Chapter 10: Teaching People to Be Mindless Parrots
1. It
is important to understand that memorization and knowledge aren’t the same.
2. There
are three kinds of learning:
a. Mental
learning” memorized facts, consisting of storing certain chosen data in our
brains, much as we’d file away data in a computer.
b. Physical
learning: hands-on experience, involving all the senses, engaging most of the
nervous system.
c. Emotional
and subconscious learning: involving the student through feelings of joy, fear,
sorrow, love, compassion, and exultation.
3. Around
age eight, our educational system cuts out physical and emotional learning and
begins focusing almost exclusively on mental learning, primarily by overemphasizing
facts and memorization.
4. Mental
learning only teaches about the subject, while emotional and physical learning
is what happens when we actually do it.
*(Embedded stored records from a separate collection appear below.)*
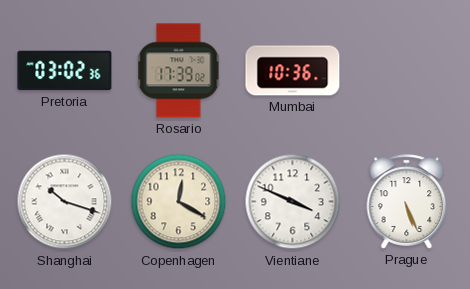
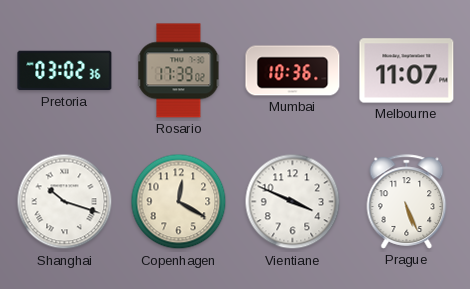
Melbourne: none -> 11:07
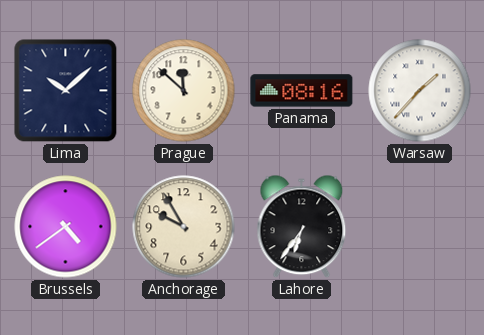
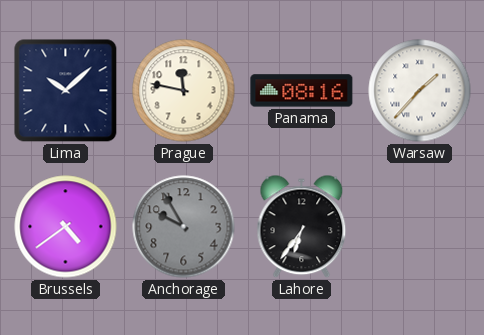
Prague: 11:52 -> 11:47
Anchorage dial: cream -> grey
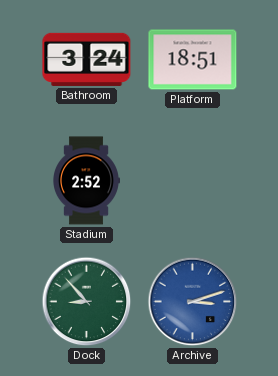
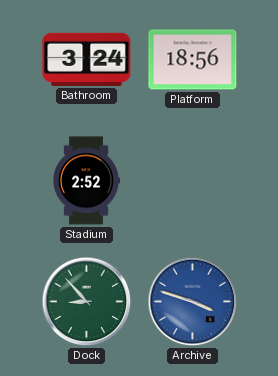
Platform: 18:51 -> 18:56
Archive: 3:12 -> 3:48
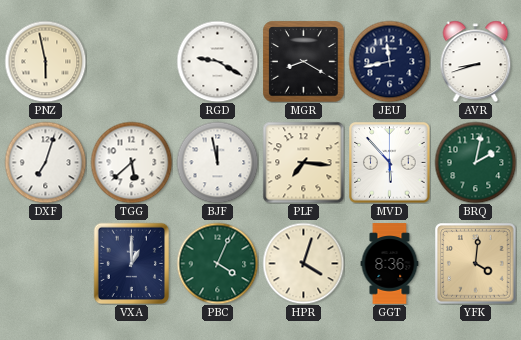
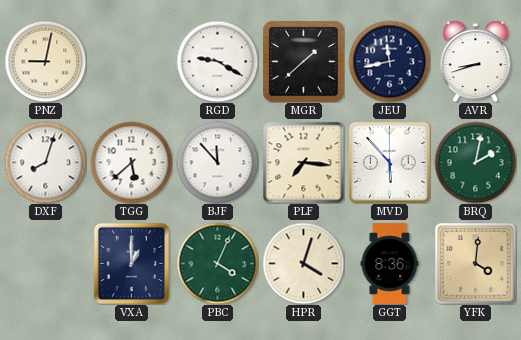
PNZ: 5:58 -> 9:02
MGR: 8:20 -> 1:38
DXF: 7:03 -> 8:03
BJF: 11:58 -> 11:53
Learning about information on a bicycle
is different from learning how to ride a bicycle.
5. Too
often in education, the over-emphasis on mental learning, particularly for those
who don’t normally learn best that way, plants the seeds of self-doubt in our
minds. Our self-doubts can literally turn us against learning and growing; we
turn into the kind of person who belittles education and personal growth in any
form.
6. Teaching
only by memorization leaves people walking one of two roads, both of them dead
ends.
a. If
they were good at memorization and did well on tests, they left school
believing they were educated and smart, even though the only thing their good
grades really measured was their ability to memorize. Worse, they never left
their comfort zone because they learned that if they were to be rewarded at all
it would be for not making mistakes.
b. People
with these kinds of beliefs never progress very far in life. Fearful of making
a mistake, they constantly seek out environments where they are not asked to
take risks. Often they hold the same job for their entire lifetimes, all the
while suffering unfulfilled dreams, insufficient salaries and boredom.
c. The
other road is the one taken by people who don’t memorize very well and are
categorized as “not-so-smart”. They have lower self-esteem, deem themselves
stupid and accept that they are incapable of going very far. They hate making
mistakes because each mistake only reinforces their belief that they are
stupid. They never leave the comfort zone because they are certain they could
never make it.
7. Then,
the main reason for going to school is to get a job. School produces employees
by teaching them what employers want. Perhaps one of the hidden agenda here is
that as long as we train people in this way, employees aren’t likely to leave
their jobs or start companies of their own, which might create competition. For
many people, this leads to mid-life crisis.
8. Avoiding
mid-life crisis requires that we know how to leave the comfort zone, that we
don’t fear taking risk because we have experienced the process of leaving and
learning before, and we are confident that our lives will improve in the
process. It requires un-learning the fallacies of our educational system and
reconnecting with the gifts of learning that we received at birth.
9. Instead
of teaching through memorization and testing, teachers need to encourage students
to “go-for-it” – to take risks, leave their comfort zone of false security –
then to coach them as they discover their own wings and take to flight. And
above all, teach them to delight in the satisfaction of discovering their own
power to correct their mistakes and fly.